AT1 — Consistency vs Availability: The Decision That Defines Your System

Your payment service and your social feed cannot make the same consistency choice. One must never show a wrong balance. The other must never show a loading spinner. These requirements are mutually exclusive during a network partition.

This is not a philosophy question. It is an engineering decision with a measurable cost in each direction.

The Tradeoff

Consistency vs availability is a dial, not a switch.

Consistent ◄────────────────────────────────────► Available

  Strong      Bounded     Session      Read-your    Eventual
  Consistency Staleness   Consistent   Writes       Consistency

  (every read  (reads up   (you see     (you see    (replicas
  is current)  to N sec    your own     your own    converge
               old)        writes)      writes)     eventually)

At the consistent end: every read returns the most recent write, guaranteed. At the available end: every request gets a response, guaranteed. During normal operation, you can have both. During a network partition, you cannot. The CAP Theorem proves this. Engineering is choosing where on the dial each of your data stores sits.

Side A: Consistency

A consistent system guarantees that every read reflects the most recent write. Two users reading the same data at the same time see the same value.

The cost is threefold.

Higher write latency. A consistent write must propagate to a quorum of replicas before acknowledging. A three-node cluster with quorum writes waits for two nodes to confirm. If one node is slow, the write waits.

Reduced availability during partitions. When the network splits, the minority partition cannot form a quorum. It rejects writes. Clients connected to the minority side see errors.

Coordination overhead. Consensus protocols like Raft require message rounds between nodes on every write. This adds latency proportional to network round-trip time between replicas.

The failure mode when you need consistency but do not enforce it: two nodes accept conflicting writes. The inventory says zero on one replica and five on another. A customer buys an out-of-stock item. The damage is financial and operational.

Side B: Availability

An available system responds to every request. No errors. No timeouts. The user always sees something.

The cost is also threefold.

Stale reads. A write to node A has not yet replicated to node B. A read from node B returns the old value. The staleness window depends on replication lag.

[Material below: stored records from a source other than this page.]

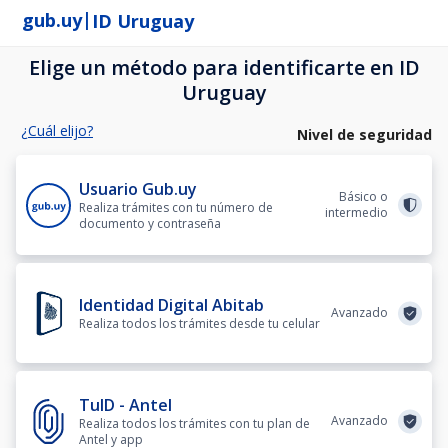
|
gub.uy
ID Uruguay
Elige un método para identificarte en ID
Uruguay
¿Cuál elijo?
Nivel de seguridad
Usuario Gub.uy
Básico o
Realiza trámites con tu número de
intermedio
documento y contraseña
Identidad Digital Abitab
Avanzado
Realiza todos los trámites desde tu celular
TuID - Antel
Avanzado
Realiza todos los trámites con tu plan de
Antel y app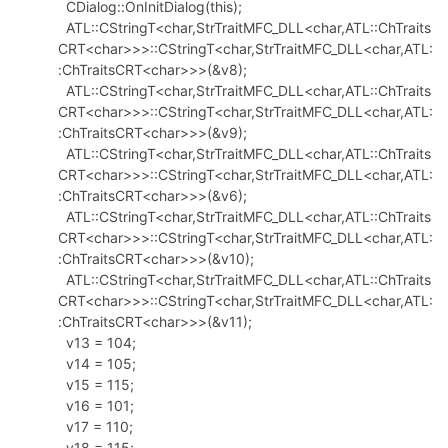
CDialog::OnInitDialog(this);
ATL::CStringT<char,StrTraitMFC_DLL<char,ATL::ChTraits
CRT<char>>>::CStringT<char,StrTraitMFC_DLL<char,ATL:
:ChTraitsCRT<char>>>(&v8);
ATL::CStringT<char,StrTraitMFC_DLL<char,ATL::ChTraits
CRT<char>>>::CStringT<char,StrTraitMFC_DLL<char,ATL:
:ChTraitsCRT<char>>>(&v9);
ATL::CStringT<char,StrTraitMFC_DLL<char,ATL::ChTraits
CRT<char>>>::CStringT<char,StrTraitMFC_DLL<char,ATL:
:ChTraitsCRT<char>>>(&v6);
ATL::CStringT<char,StrTraitMFC_DLL<char,ATL::ChTraits
CRT<char>>>::CStringT<char,StrTraitMFC_DLL<char,ATL:
:ChTraitsCRT<char>>>(&v10);
ATL::CStringT<char,StrTraitMFC_DLL<char,ATL::ChTraits
CRT<char>>>::CStringT<char,StrTraitMFC_DLL<char,ATL:
:ChTraitsCRT<char>>>(&v11);
v13 = 104;
v14 = 105;
v15 = 115;
v16 = 101;
v17 = 110;
v18 = 115;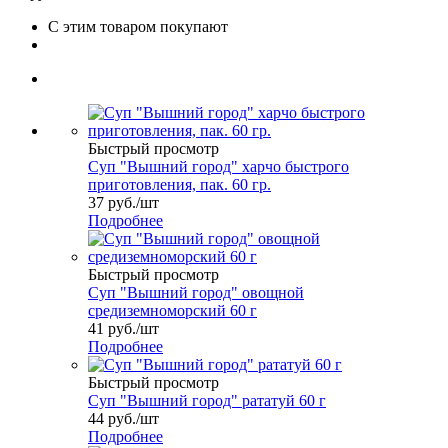
С этим товаром покупают
Быстрый просмотр
Cуп "Вышний город" харчо быстрого
приготовления, пак. 60 гр.
37
руб.
/шт
Подробнее
Быстрый просмотр
Cуп "Вышний город" овощной
средиземноморский 60 г
41
руб.
/шт
Подробнее
Быстрый просмотр
Cуп "Вышний город" рататуй 60 г
44
руб.
/шт
Подробнее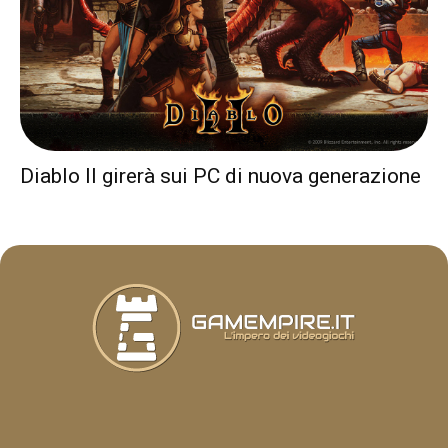
Diablo II girerà sui PC di nuova generazione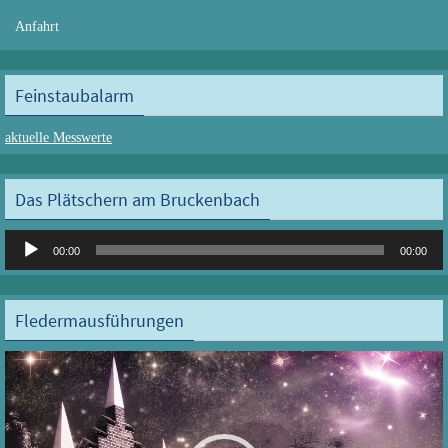
Anfahrt
Feinstaubalarm
aktuelle Messwerte
Das Plätschern am Bruckenbach
Audio-
00:00
00:00
Player
Fledermausführungen
Video-
Player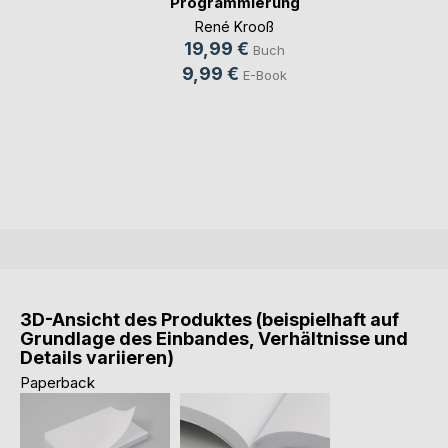
Programmierung
René Krooß
19,99 €
Buch
9,99 €
E-Book
3D-Ansicht des Produktes (beispielhaft auf
Grundlage des Einbandes, Verhältnisse und
Details variieren)
Paperback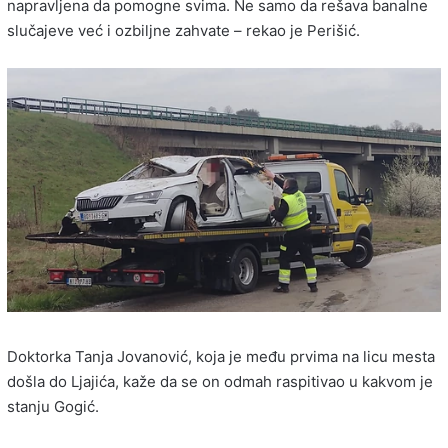
napravljena da pomogne svima. Ne samo da rešava banalne
slučajeve već i ozbiljne zahvate – rekao je Perišić.
Doktorka Tanja Jovanović, koja je među prvima na licu mesta
došla do Ljajića, kaže da se on odmah raspitivao u kakvom je
stanju Gogić.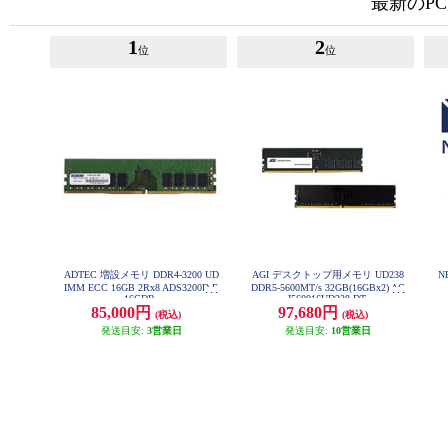
最新のP
1
2
位
位
ADTEC 増設メモリ DDR4-3200 UD
AGI デスクトップ用メモリ UD238
N
IMM ECC 16GB 2Rx8 ADS3200D-E
DDR5-5600MT/s 32GB(16GBx2) AG
16GDB
I560016UD238-DT
85,000円
97,680円
(税込)
(税込)
発送目安:
3営業日
発送目安:
10営業日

Conflicting writes. During a partition, both sides accept writes. When the partition heals, those writes must be reconciled. Last-write-wins is simple but lossy.

Eventual convergence. "Eventually consistent" means all replicas converge to the same value — eventually. The window between write and convergence is undefined. For some systems, milliseconds. During a partition, hours.

The failure mode when the team does not know which consistency model is active: the system serves stale data and no dashboard shows it. Users report wrong values. Engineers cannot tell whether the data is stale, corrupted, or correct-but-delayed.

The Critical Case: Marketplaces

Marketplace systems expose this most painfully. A marketplace has two data domains with opposite requirements.

Payments must be consistent. A double-charge destroys user trust. Payment data must use strong consistency: quorum writes, serializable transactions, no stale reads on balance checks.

Product catalog can be available. A product listing that shows a price from 30 seconds ago is acceptable. A catalog search that returns results during a partition is better than returning an error.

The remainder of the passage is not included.